Usually it’s a good idea to have other kinds of friends, in addition to a close friend. You might have a bus stop friend, a soccer friend, a neighbor friend, a cousin friend… Each of these different types of friends adds to your life. And sometimes these more casual friends turn into close friends.
Having more types of friends also gives you more opportunity for fun!
Sometimes kids only have casual friends and no one super close friend. That’s okay, too. The important thing is that you feel connected to other kids who you like and who like you back.
Best wishes in friendship,
Dr. Friendtastic
Question #552: We have to do a group project about a famous mathematician. It’s worth one whole test grade, so I want to do a good job. My friend wants to do it with me, but he always goofs around, and I end up doing all the work. I want to do the project with someone else, but I don’t want him to be mad at me. What should I do?
- Jeffrey Partnerpicker
Dear Jeffrey,
So, you want to do well on the project, but you also want to maintain your friendship. There are a few possibilities here: You could just say, “No” to your friend, but that would probably make him feel hurt and rejected. You owe it to your friend to explain your concerns rather than just dumping him.
If you think it’s possible that your friend could work well with you, you could say something like “The last time we did a project together, I ended up having to do the whole poster myself the night before. If we work together again, I need you to promise that you’ll do an equal part, and we’ll plan things so we get it all done without having to rush at the end.” To help your friend keep this promise, you’ll need to have “mini-deadlines” to keep you on track.
If you’re sure that working with your friend isn’t a good idea, then you need to say this gently, emphasizing that you like him even though you don’t want to work with him. You could say something like “You’re a great friend, and we always have a good time together, but I think the way we work is too different for us to be partners.” Rejection, even if it involves a project about famous mathematicians, always stings, so if you do this, be sure to invite your friend over as soon as possible, to show you really do like him.
Another option is to expand the group.
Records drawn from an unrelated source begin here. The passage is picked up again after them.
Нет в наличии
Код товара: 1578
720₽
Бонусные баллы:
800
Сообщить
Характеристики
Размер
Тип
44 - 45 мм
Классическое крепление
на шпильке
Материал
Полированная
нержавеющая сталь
If you have three or four kids working on the project, and the others are all good workers, you won’t feel overburdened, and your friend might follow the get-it-done style of the other members.
Best wishes in friendship,
Dr. Friendtastic
Question #212: My two friends fight over playing with me. They won’t play all together, so I have to choose who to play with, which means one of them is always mad at me. What should I do?
- Priya Caughtinthemiddle
Dear Priya,
This is a difficult situation! Both of your friends are thinking about what they want and not considering your feelings. You may want to sit down with each of them, privately, and explain that their arguing makes you uncomfortable. Tell them each that you want to continue being friends with them, but when they insist on one-on-one play, it puts you in an awkward position.
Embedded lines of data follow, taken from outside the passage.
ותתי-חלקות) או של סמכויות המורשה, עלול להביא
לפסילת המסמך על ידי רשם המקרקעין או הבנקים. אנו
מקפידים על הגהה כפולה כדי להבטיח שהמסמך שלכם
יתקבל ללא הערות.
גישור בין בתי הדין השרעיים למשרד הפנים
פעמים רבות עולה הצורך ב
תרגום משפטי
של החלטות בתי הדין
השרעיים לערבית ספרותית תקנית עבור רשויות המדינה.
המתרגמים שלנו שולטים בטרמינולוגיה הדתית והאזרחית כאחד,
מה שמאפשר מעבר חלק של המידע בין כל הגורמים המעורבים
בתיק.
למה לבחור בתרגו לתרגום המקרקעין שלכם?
Three-way friendships can be challenging because one person tends to feel left out, even if no one is trying to exclude anyone. It may help to invite a fourth friend to join your group.
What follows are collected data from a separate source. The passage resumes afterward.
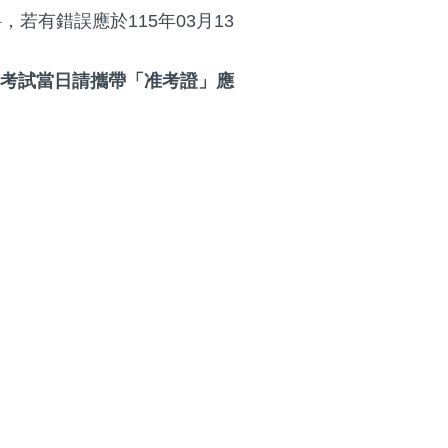
有錯誤應於115年03月13
考試當日請攜帶「准考證」應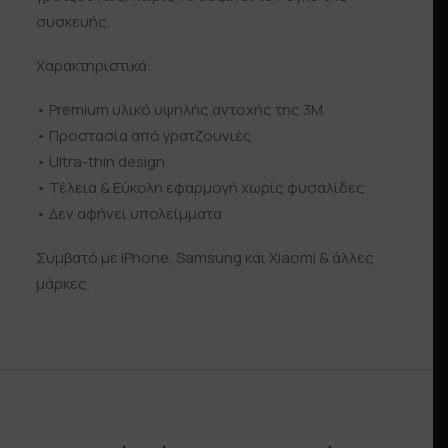
συσκευής.
Χαρακτηριστικά:
• Premium υλικό υψηλής αντοχής της 3Μ.
• Προστασία από γρατζουνιές
• Ultra-thin design
• Τέλεια & Εύκολη εφαρμογή χωρίς φυσαλίδες
• Δεν αφήνει υπολείμματα
Συμβατό με iPhone, Samsung και Xiaomi & άλλες
μάρκες.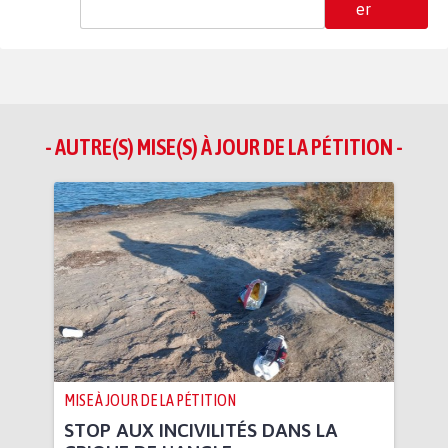
er
- AUTRE(S) MISE(S) À JOUR DE LA PÉTITION -
MISE À JOUR DE LA PÉTITION
STOP AUX INCIVILITÉS DANS LA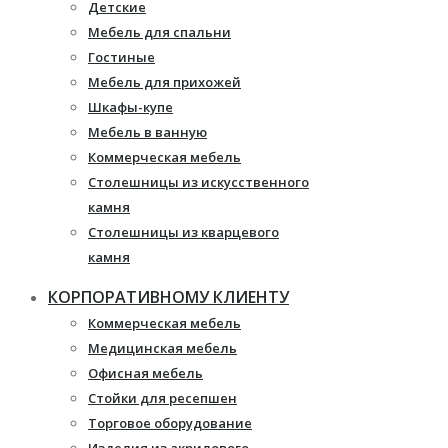
Детские
Мебель для спальни
Гостиные
Мебель для прихожей
Шкафы-купе
Мебель в ванную
Коммерческая мебель
Столешницы из искусственного
камня
Столешницы из кварцевого
камня
Мебель из массива
КОРПОРАТИВНОМУ КЛИЕНТУ
Каминные порталы
Коммерческая мебель
Камины Dimplex
Медицинская мебель
Искусственный камень White
Офисная мебель
Hills
Стойки для ресепшен
Балконы ПВХ
Торговое оборудование
Пластиковые окна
Best wishes in friendship,
Dr. Friendtastic
Question #53: My friend has no sense of humor. I like to pat him on the head and tease him about being short, because he is, and he gets so mad! I tell him I’m just kidding, but that doesn’t help. What can I do to teach him to take a joke?
- Henry Humoroff
Dear Henry,
Uh-oh. It’s clear that your friend is not enjoying your humor. Most people don’t like it when you make comments about the way they look–especially if it’s about something they can’t change. I’m sure you’re trying to be playful and fun, but your words and actions probably seem mean to your friend. You say your friend gets mad when you tease him about his height. If you do something that makes your friend mad, even if you weren’t trying to be mean, you need to stop. Kids don’t want to be around kids who make them mad. Instead of trying to be funny, be kind to your friend. You can’t go wrong with kindness.